A battle-scarred commando returns home-- to Second Life. (Originally published here.)
About this time last year, Jason Foo found himself face to face with a fedayeen and his bayonet-fixed AK-47. The man’s weapon had jammed, but setbacks like that are inconsequential to members of Uday Hussein’s elite cadre of suicidal commandos. (As an initiation blood rite, they were known to shred live dogs to pieces with their teeth and bare hands.) And so this fedayeen pointed the business end of his bayonet at Jason Foo, and came charging at him headlong.
When I first meet Jason in Second Life, however, the setting is a bit more placid. It’s late February, and he’s standing in an open-air disco with flashing lights and pounding techno, the nightclub he’s built with his rapidly accumulating earnings.
“I kinda turned into a realtor in here,” he tells me, proudly. “Made 7,000 [Linden Dollars, or “L$”] today, just selling land. I realized two days ago that the gray areas on the map are unclaimed land. I buy it up, and sell 512 [square meter] plots for L$1,800.” His enthusiasm pours across the screen; judging by his avatar birth date, he's only been a resident for less than three weeks. “I take it you have seen my signs in Green? They are my realty signs," he continues. "I have signs mainly all over Green, but I started branching to other sectors today. I sell property at decent prices, and I want people to know when they see one of my signs, that they are getting a good deal.”
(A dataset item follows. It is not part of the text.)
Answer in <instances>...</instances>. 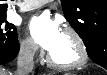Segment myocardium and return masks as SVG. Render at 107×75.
Instances as JSON below:
<instances>
[{"mask_svg": "<svg viewBox=\"0 0 107 75\" xmlns=\"http://www.w3.org/2000/svg\"><path fill=\"white\" fill-rule=\"evenodd\" d=\"M63 33L69 35L75 42L77 48H78V52H79V57L76 61L72 62V63H67V64H61V63H57L51 56V54H49L47 56V62L48 64L58 70H71V69H75L78 67L83 66L89 58L88 55V50H87V46L83 40V38L80 36V34L73 29L72 27H65L63 29Z\"/></svg>", "mask_w": 107, "mask_h": 75, "instance_id": "f54148a6", "label": "myocardium"}]
</instances>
Later on, he tells me how he was able to acquire so much land so quickly. It began with a Linden-sponsored land rush, and the “Land for the Landless” program, in which Linden Lab sells discounted real estate at one Linden Dollar per square meter.
“I got my first plot in Stinson on a land rush,” Jason explains, “248 square meters. Sold it that night for L$1,000. Then I was handed a 512 square meter plot in Green with Land for the Landless, for L$512. Sold it for L$1,800. Then I noticed five plots in Green went public. I bought them for L$1 per square meter, chopped them into 512 square meter plots, and sold each one for L$1,800.” So in a very short time, he’d become a mini-tycoon in the newly burgeoning enterprise of virtual land speculation.
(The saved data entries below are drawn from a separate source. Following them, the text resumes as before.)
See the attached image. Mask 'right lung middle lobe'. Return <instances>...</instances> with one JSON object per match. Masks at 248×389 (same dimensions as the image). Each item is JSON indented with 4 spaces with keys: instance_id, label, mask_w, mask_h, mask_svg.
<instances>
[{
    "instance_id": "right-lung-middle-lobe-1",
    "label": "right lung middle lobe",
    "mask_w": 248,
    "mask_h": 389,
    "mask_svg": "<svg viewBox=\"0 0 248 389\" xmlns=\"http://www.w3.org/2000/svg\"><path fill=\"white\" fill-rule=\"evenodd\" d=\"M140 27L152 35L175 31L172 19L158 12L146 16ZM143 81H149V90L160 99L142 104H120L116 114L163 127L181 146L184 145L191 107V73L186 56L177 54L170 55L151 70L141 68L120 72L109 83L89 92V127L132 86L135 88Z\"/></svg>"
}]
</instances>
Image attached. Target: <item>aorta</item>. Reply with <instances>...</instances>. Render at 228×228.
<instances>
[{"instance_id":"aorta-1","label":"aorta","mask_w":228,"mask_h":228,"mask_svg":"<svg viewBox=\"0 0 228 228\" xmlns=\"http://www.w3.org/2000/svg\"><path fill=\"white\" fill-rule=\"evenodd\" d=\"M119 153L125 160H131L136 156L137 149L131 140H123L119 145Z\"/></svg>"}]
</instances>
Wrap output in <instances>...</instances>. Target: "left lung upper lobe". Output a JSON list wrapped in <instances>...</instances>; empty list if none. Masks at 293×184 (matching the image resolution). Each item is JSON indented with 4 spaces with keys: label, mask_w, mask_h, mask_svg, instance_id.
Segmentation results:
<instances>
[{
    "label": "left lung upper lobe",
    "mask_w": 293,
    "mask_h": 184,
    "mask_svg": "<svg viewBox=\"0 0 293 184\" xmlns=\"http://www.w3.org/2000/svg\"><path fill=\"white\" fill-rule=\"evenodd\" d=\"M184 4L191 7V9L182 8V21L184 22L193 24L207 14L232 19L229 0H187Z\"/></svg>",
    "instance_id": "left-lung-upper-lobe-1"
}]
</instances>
While we talk, I notice that Foo has a picture of himself in full military dress uniform, in his resident profile. I ask him if he’s serving in the Marines.
“I just got out last week,” Foo says. “Trying to find a job [now]. I have massive amounts of computer experience, and no computer jobs [in my area]. I also work with UNIX, and networking, and all sorts of stuff.”
“Were you in Iraq?”
”Yep,” he says. “And Afghanistan. And the Philippines. Last year.”